In each example provided, there is a `config.py`, the default config is defined at `conf/default.yaml`. If you want to get the default config, import `config.py` and call `get_cfg_defaults()` to get it. Then it can be updated with `yaml` config file or command line arguments if needed.
For details about how to use yacs in experiments, see [yacs](https://github.com/rbgirshick/yacs).
The following is the basic `ArgumentParser`:
1. `--config` is used to support configuration file parsing, and the configuration file itself handles the unique options of each experiment.
2. `--train-metadata` is the path to the training data.
3. `--output-dir` is the dir to save the training results.if there are checkpoints in `checkpoints/` of `--output-dir` , it's defalut to reload the newest checkpoint to train)
4. `--device` and `--nprocs` determine operation modes`--device` specifies the type of running device, whether to run on `cpu` or `gpu`. `--nprocs` refers to the number of training processes. If `nprocs` > 1, it means that multi process parallel training is used. (Note: currently only GPU multi card multi process training is supported.)

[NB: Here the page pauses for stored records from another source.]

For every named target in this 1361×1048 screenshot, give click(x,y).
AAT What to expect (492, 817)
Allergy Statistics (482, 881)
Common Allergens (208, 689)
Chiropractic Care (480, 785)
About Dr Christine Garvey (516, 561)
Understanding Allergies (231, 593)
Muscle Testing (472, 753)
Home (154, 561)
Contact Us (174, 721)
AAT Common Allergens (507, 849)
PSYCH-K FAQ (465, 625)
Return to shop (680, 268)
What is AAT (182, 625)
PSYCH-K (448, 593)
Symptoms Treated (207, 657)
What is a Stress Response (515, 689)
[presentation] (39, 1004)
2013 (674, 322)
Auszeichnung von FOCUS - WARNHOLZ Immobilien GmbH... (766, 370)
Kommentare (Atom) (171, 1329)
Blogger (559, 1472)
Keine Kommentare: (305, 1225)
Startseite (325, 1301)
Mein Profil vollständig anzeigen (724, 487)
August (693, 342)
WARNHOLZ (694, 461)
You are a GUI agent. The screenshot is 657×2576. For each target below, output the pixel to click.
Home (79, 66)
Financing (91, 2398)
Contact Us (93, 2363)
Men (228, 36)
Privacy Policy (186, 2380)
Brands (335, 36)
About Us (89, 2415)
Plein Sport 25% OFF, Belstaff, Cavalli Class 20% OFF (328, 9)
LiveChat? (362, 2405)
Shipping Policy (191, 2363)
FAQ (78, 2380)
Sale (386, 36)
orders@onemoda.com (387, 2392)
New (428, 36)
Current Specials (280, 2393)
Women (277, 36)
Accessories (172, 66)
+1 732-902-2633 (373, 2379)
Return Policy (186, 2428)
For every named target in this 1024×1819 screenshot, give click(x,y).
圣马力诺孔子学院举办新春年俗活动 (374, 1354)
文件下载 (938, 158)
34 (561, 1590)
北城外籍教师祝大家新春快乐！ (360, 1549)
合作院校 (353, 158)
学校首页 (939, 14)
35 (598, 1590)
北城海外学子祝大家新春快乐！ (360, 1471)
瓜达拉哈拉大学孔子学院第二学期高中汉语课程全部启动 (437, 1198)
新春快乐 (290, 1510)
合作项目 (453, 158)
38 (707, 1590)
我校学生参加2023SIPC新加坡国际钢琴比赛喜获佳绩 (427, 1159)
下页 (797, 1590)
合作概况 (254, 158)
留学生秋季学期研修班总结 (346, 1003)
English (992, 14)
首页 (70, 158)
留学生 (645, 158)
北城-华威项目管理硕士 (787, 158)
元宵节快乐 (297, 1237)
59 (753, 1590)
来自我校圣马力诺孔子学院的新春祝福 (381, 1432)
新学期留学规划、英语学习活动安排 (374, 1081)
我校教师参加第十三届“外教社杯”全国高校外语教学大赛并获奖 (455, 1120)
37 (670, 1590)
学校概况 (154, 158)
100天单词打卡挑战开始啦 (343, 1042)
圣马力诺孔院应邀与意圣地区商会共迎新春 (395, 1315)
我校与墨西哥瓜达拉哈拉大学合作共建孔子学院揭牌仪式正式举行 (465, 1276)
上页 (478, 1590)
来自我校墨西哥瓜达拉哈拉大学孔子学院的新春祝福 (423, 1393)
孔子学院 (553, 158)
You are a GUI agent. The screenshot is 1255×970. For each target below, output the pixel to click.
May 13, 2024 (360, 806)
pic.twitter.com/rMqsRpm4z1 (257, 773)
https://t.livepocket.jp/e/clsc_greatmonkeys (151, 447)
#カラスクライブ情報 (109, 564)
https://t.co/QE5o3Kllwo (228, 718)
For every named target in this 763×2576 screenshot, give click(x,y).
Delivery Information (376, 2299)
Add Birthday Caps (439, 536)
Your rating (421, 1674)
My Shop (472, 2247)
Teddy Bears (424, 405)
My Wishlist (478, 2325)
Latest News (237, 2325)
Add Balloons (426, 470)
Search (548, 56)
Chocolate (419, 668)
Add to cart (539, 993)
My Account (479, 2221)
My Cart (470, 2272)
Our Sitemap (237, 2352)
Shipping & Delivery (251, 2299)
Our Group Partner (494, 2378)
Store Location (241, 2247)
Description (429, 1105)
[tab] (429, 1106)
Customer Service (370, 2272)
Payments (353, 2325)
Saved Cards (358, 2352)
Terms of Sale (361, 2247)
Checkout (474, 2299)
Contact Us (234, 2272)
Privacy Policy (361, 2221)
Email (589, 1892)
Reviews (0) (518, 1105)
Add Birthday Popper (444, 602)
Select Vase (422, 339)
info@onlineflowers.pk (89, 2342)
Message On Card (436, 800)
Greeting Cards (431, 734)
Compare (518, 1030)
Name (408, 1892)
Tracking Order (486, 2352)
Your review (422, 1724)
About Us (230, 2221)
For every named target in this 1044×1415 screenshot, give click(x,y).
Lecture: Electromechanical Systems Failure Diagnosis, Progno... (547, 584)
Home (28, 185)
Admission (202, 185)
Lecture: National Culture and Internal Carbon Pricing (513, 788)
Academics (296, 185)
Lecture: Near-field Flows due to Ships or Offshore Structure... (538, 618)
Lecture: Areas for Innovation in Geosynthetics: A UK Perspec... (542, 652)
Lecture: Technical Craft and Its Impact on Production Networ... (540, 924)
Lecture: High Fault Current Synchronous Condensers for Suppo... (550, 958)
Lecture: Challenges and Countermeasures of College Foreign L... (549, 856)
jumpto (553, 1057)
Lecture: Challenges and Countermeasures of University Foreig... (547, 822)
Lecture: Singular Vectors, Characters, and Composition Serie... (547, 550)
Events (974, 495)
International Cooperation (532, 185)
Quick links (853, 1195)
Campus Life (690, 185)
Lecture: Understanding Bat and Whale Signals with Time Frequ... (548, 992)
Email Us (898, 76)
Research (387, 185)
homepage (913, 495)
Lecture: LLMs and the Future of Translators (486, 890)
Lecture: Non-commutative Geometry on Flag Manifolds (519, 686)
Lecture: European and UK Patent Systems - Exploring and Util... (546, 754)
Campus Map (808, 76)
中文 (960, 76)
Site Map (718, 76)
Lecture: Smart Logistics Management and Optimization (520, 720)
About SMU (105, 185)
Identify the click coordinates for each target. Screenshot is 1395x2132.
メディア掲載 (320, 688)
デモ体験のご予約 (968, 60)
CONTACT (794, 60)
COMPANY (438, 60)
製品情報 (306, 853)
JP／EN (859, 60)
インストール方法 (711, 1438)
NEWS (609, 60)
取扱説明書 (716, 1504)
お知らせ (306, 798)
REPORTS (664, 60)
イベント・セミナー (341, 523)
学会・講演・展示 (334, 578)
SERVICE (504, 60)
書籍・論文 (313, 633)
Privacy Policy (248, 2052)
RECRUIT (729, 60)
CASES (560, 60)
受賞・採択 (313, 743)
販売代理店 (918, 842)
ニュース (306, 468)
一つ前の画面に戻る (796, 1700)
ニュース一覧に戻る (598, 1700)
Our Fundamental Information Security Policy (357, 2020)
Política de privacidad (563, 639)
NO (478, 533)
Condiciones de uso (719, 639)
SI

Developers can refer to the examples in `examples` to write the default configuration file when adding new experiments.
## PaddleSpeech TTS's Experiment template
The experimental codes in PaddleSpeech TTS are generally organized as follows:
```text
.
├── README.md (help information)
├── conf
│ └── default.yaml (defalut config)
├── local
│ ├── preprocess.sh (script to call data preprocessing.py)
│ ├── synthesize.sh (script to call synthesis.py)
│ ├── synthesize_e2e.sh (script to call synthesis_e2e.py)
│ └──train.sh (script to call train.py)
├── path.sh (script include paths to be sourced)
└── run.sh (script to call scripts in local)
```
The `*.py` files called by above `*.sh` are located `${BIN_DIR}/`
We add a named argument. `--output-dir` to each training script to specify the output directory. The directory structure is as follows, It's best for developers to follow this specification:
```text
exp/default/
├── checkpoints/
│ ├── records.jsonl (record file)
│ └── snapshot_iter_*.pdz (checkpoint files)
├── config.yaml (config fille of this experiment)
├── vdlrecords.*.log (visualdl record file)
├── worker_*.log (text logging, one file per process)
├── validation/ (output dir during training, information_iter_*/ is the output of each step, if necessary)
├── inference/ (output dir of exported static graph model, which is only used in the final stage of training, if implemented)
└── test/ (output dir of synthesis results)
```
You can view the examples we provide in `examples`. These experiments are provided to users as examples which can be run directly. Users are welcome to add new models and experiments and contribute code to PaddleSpeech.